Sunday, October 5, 2008

Kvetch, Kvetch, and Feel No Pity

Sigh. Today makes a grand total of five days spent not working on the dissertation. I need some incentive. It's just so easy, with the library half a block from my house, to check out mystery novels and read six in a day. I need someone to remind me that I have deadlines to meet! I was warned that my ludic reading would be a huge procrastination/dodge when I went into grad school. I scoffed, but I should have listened. It's just so nice to be able to curl up in a quilt and figure out the solution of a mystery in the first 50 pages of a novel. It makes me feel much smarter than working on this frustrating part of Chapter 3 in the diss. In fact, Chapter 3 makes me feel like a simpleton. I know so little about methodology.

Actually, that's not true.
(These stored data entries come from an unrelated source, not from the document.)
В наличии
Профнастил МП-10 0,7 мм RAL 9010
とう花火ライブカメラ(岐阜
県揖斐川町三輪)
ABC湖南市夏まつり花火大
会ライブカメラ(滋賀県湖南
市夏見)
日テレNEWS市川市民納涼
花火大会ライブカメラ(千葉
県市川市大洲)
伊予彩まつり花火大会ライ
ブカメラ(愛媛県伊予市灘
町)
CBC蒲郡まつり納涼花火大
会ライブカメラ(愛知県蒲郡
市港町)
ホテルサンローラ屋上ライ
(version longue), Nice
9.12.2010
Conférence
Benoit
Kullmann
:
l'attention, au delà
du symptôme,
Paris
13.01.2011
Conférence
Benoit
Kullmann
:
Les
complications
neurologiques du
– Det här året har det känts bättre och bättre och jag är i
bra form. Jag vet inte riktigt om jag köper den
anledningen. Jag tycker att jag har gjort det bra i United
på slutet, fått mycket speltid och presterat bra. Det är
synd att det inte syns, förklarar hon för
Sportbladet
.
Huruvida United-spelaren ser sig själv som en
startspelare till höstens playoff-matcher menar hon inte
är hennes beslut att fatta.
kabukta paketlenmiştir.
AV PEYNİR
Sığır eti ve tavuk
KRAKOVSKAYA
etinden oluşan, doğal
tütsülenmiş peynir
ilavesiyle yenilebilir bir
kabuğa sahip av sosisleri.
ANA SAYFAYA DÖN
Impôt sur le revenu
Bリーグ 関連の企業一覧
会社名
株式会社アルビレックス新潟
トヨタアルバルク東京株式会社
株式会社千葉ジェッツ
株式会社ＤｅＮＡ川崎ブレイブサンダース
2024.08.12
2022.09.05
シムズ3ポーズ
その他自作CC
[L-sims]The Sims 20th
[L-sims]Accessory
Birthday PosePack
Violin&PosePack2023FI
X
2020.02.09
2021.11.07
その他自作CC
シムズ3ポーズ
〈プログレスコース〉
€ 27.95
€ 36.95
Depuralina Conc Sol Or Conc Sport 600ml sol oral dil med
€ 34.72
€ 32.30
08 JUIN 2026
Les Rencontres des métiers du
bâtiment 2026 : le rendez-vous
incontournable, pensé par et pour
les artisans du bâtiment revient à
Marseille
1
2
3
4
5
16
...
The problem is that I view these methods as common sense. However, since I am a lowly grad student, I must find "real" scholars to back me up when I defend my thematic sorting analysis. This takes time and means I have to read really, really, really awkwardly written books by a professor who hates me (I'll tell that story sometime later). I try to read her work, but it literally puts me to sleep. Seriously, I've tried to read this one chapter six times now, and each time I fall asleep and wake up several hours later with the book imprinted on my face. Sigh.

Tomorrow is another day. Perhaps I'll make a dress out of this book when I've finished it. Better than green curtains, surely.